(Thought I’d share a post that I had written on a previous blog site – It was inspired in part by the Avatar movie.)
Feb. 18, 2010 – Tonight, my thoughts feel as though they have been placed into a grenade and detonated somewhere in outer space where they are becoming more and more scattered by the minute. (perhaps not quite that bad, but a little bit scattered anyhow) I definitely drank a bit too much coffee today.
Still, I am going to drag my mind through all of it’s distractions and put down something that has really been on my mind for the last week or so. I was really inspired by something that I saw in a movie recently. I’ll get into the details of the movie in a moment, but I’d like to lay a little bit of ground work first.
I think that one of the most painful feelings that I have experienced in adolescence, during my teenage years, and even from time to time in adulthood is the feeling of being alone. I have always been a bit of an introvert, and that has certainly not helped my plight, but even the most extroverted individual surrounded by people every waking moment of the day can still stand in a crowded room and feel alone. Even while 7 other people stand around listening to your jovial and witty self tell a captivating story, you can smile on the outside, but feel a thousand miles away within your soul.
The aloneness that I am talking about might be better described as a lack of connection with others. Even when I am at my best, and it seems like everyone likes me, there are moments when I feel completely invisible. Moments where the person that I really am is completely overlooked by all those around me. During these moments I would like for someone to see beyond the smiling face, or the quiet distance that I sometimes put between myself and others. I would like to make myself Un-Invisible and somehow magically make everyone notice me. As human beings, I am convinced that we have hardwired into our programming a desire for connection with other people. We desire community and the sense that when we are surrounded by the people closest in our lives that they look at us for who we are and still love us. This desire is so strong that it is the reason that we put on the friendly face when we’re around people. We try to show ourselves in the best possible light that hides as many flaws as possible. We desperately hide all of our shortcomings and weaknesses for fear of rejection. And let’s be entirely honest. The people with the fewest ‘flaws’ always seem to have the most friends. In fact, they are the ones that we would really like to have as a friends because we value ourselves based on the company that we keep. (but that is an another subject for another day) The point is that the people who I treasure the most in my life are the ones that have seen my car when it’s dirty, they’ve heard it when I said something completely rude and cruel, they know that I procrastinate a lot, and they know that I am probably living below my “best life now” potential. But, they still love me. When I am around them, the ‘real me’ is not invisible and camouflaged behind my public persona. Instead I am standing there entirely visible for who I really am.

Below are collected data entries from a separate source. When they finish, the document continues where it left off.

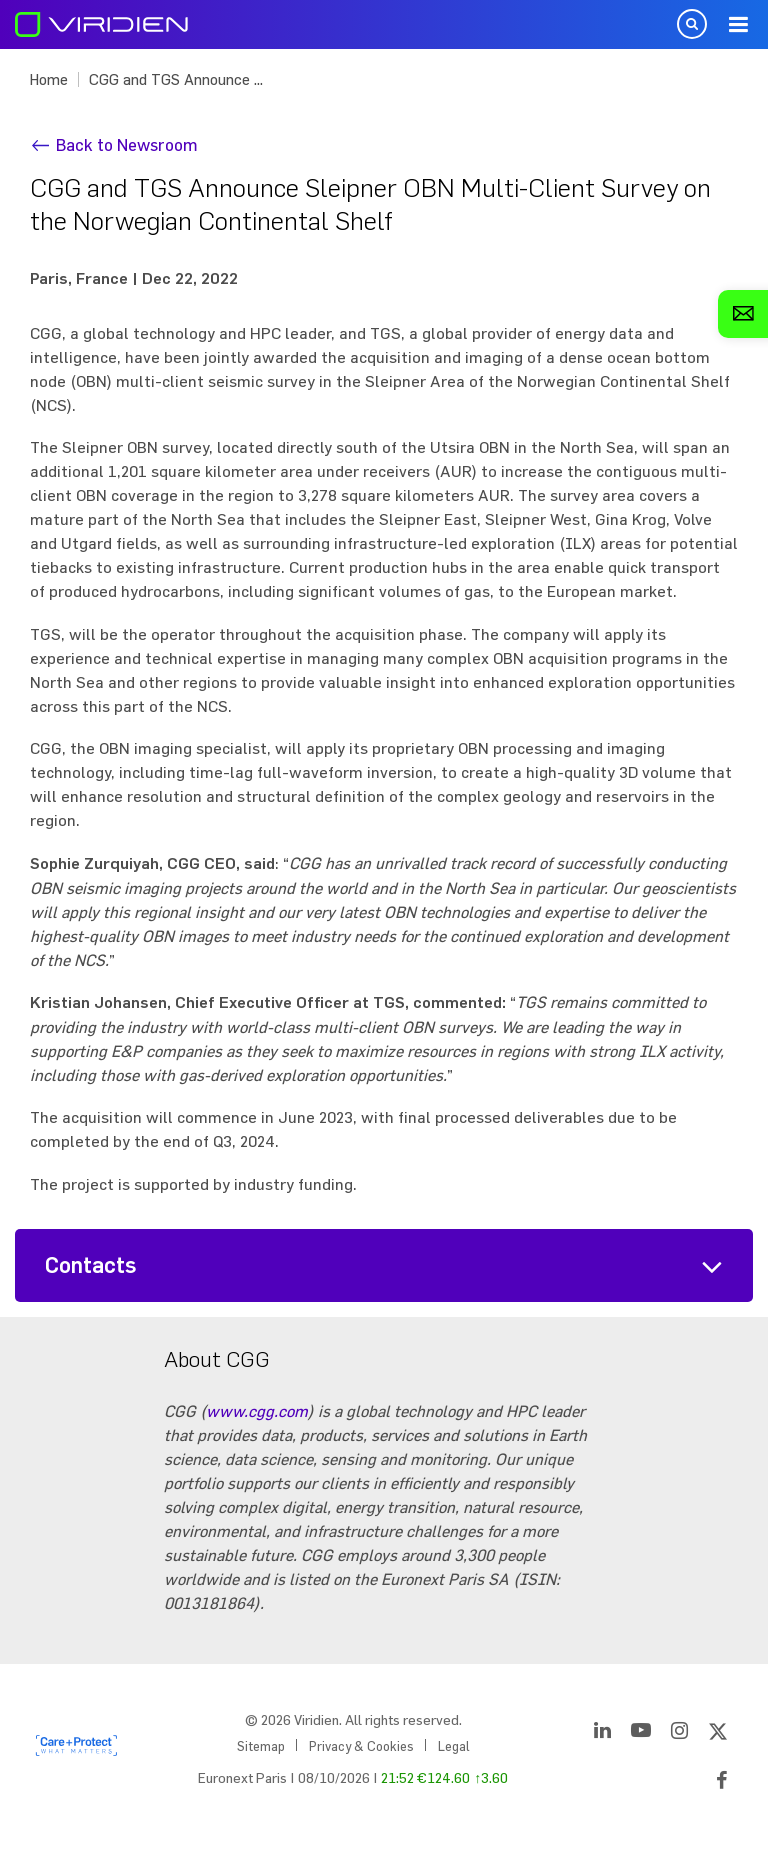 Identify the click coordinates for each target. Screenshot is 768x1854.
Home (49, 79)
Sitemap (261, 1746)
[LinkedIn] (602, 1734)
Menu (738, 25)
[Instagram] (679, 1734)
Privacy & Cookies (361, 1746)
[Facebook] (722, 1784)
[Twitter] (718, 1734)
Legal (454, 1746)
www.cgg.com (257, 1411)
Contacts (91, 1265)
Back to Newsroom (127, 144)
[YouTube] (641, 1734)
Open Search (692, 24) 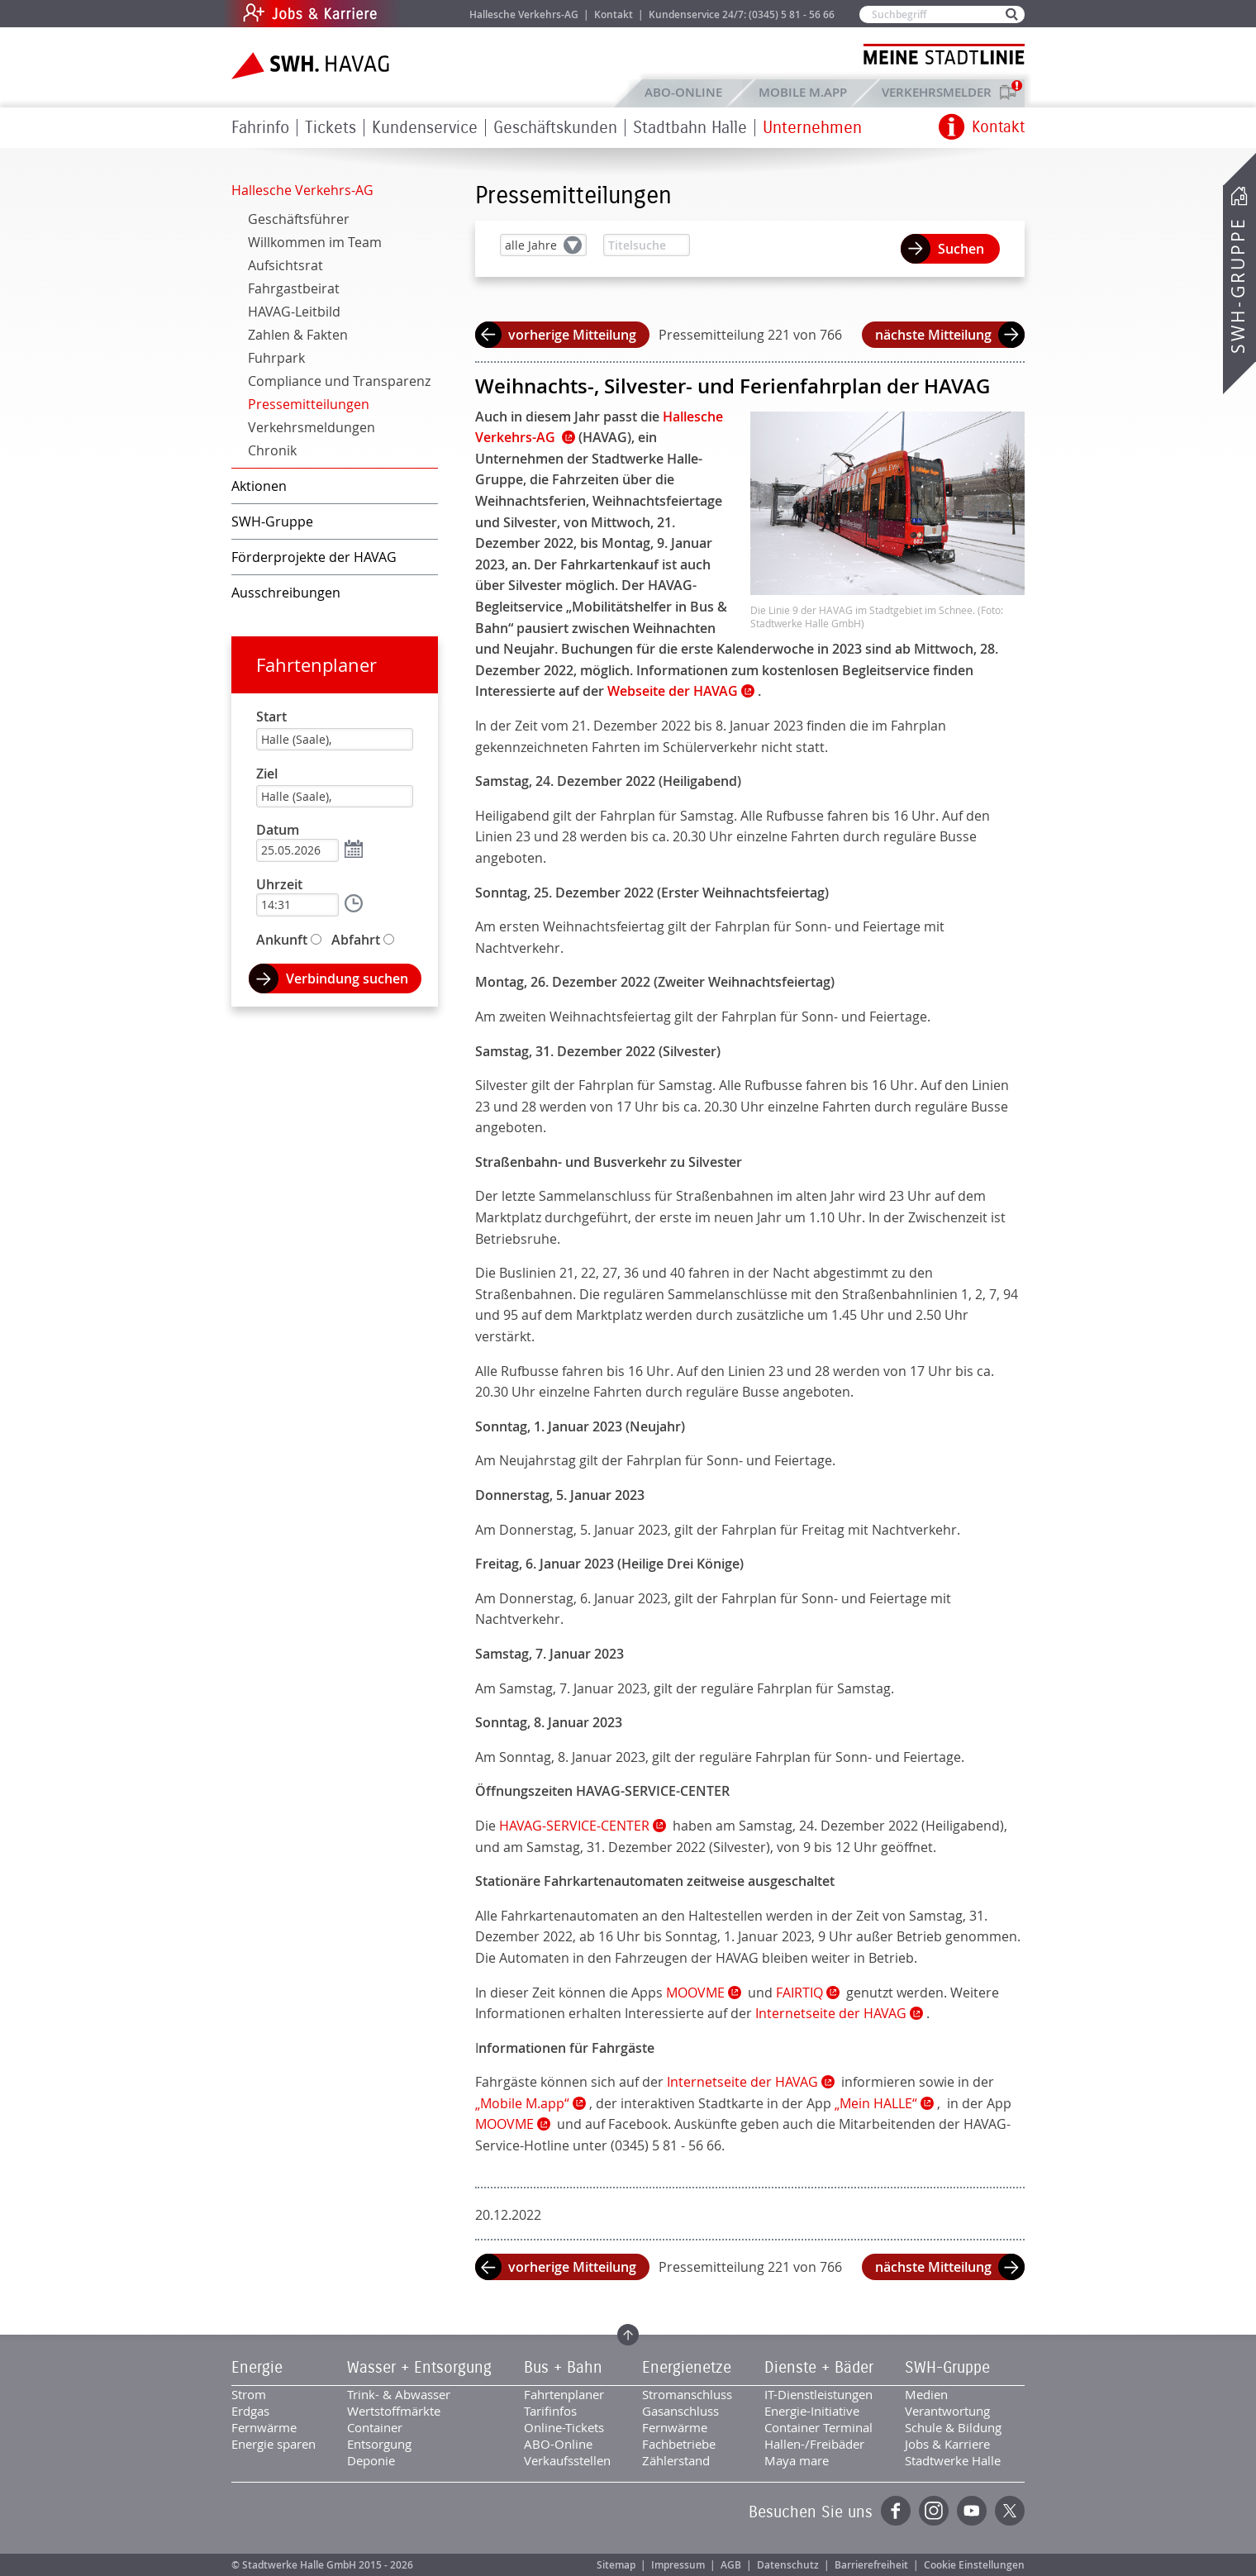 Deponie (371, 2460)
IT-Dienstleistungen (818, 2394)
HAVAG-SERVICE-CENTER (574, 1826)
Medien (926, 2394)
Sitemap (616, 2565)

(back to the movie) Many of you I’m sure at this point have watched the movie ‘Avatar’. If you haven’t, I highly recommend watching it tonight. (or perhaps tomorrow if it’s too late tonight) In “Avatar” the ‘blue people’ in the movie have a saying. The saying is, “I see you.” When they use the phrase however, it isn’t just a peekaboo visual sense of the words, but rather it means that they see the you that resides within external shell of your body. “I see you” seems to translate as almost a spiritual openness of the soul. When the beautiful blue woman and the crippled solder finally meet in person for the first time. (after already having fallen in love) She looks him in the eyes and takes him into her arms. At that moment he is unable to hide any of his disabilities and weaknesses and his real self is completely exposed for the first time. At this intense moment of vulnerability, she kisses him and says “I see you.” Their embrace symbolizes that connection all of us long for in life. We long for someone to hold us at our moment of weakness. We long for someone to look deep into our hearts and still be able to kiss our forehead and say that they love us.
Perhaps the most beautiful aspect of God, is His ability to truely ‘see’ us. Even in our most intimate personal relationships, we still are unable to see, or have seen, our innermost being. We share parts of our hearts and souls with those around us, but only the Spirit of God is able to see and commune with us at the soul level. It would be frightening at times for me to draw close to Him, knowing that He knows every detail about me, even better than I know myself, if it weren’t for His vast and absolutely unfailing love accompanied by a perfect understanding of the flawed person that He sees when I stand before Him.
One of my favorite passages in scripture is the 139th Psalm. It expresses this concept as well in one of my favorite ways. There’s a link at the bottom where you can read it. Even if you’re familiar with the chapter, it is impossible to read this passage and not be re-awakened to the awesomeness of God’s closeness and intimate involvement with our lives.
My challenge for you today. Find a quiet place to spend a few moments without disturbances talking and listening to your Creator. Read Psalm 139, and then talk to God. When you begin, say His name. “Jesus.” And then listen to His reply whispering to your Spirit. “I see you.”
“Father, I am humbled. And at the same time, I feel completely uplifted by the awareness that You ‘see’ me in my entirety and still welcome me with open arms to come and be close to You. I am more grateful for and in awe of this fact than any earthly language is able to communicate adequately. Right now, I lift my heart to you. I give it to you entirely. I love you.”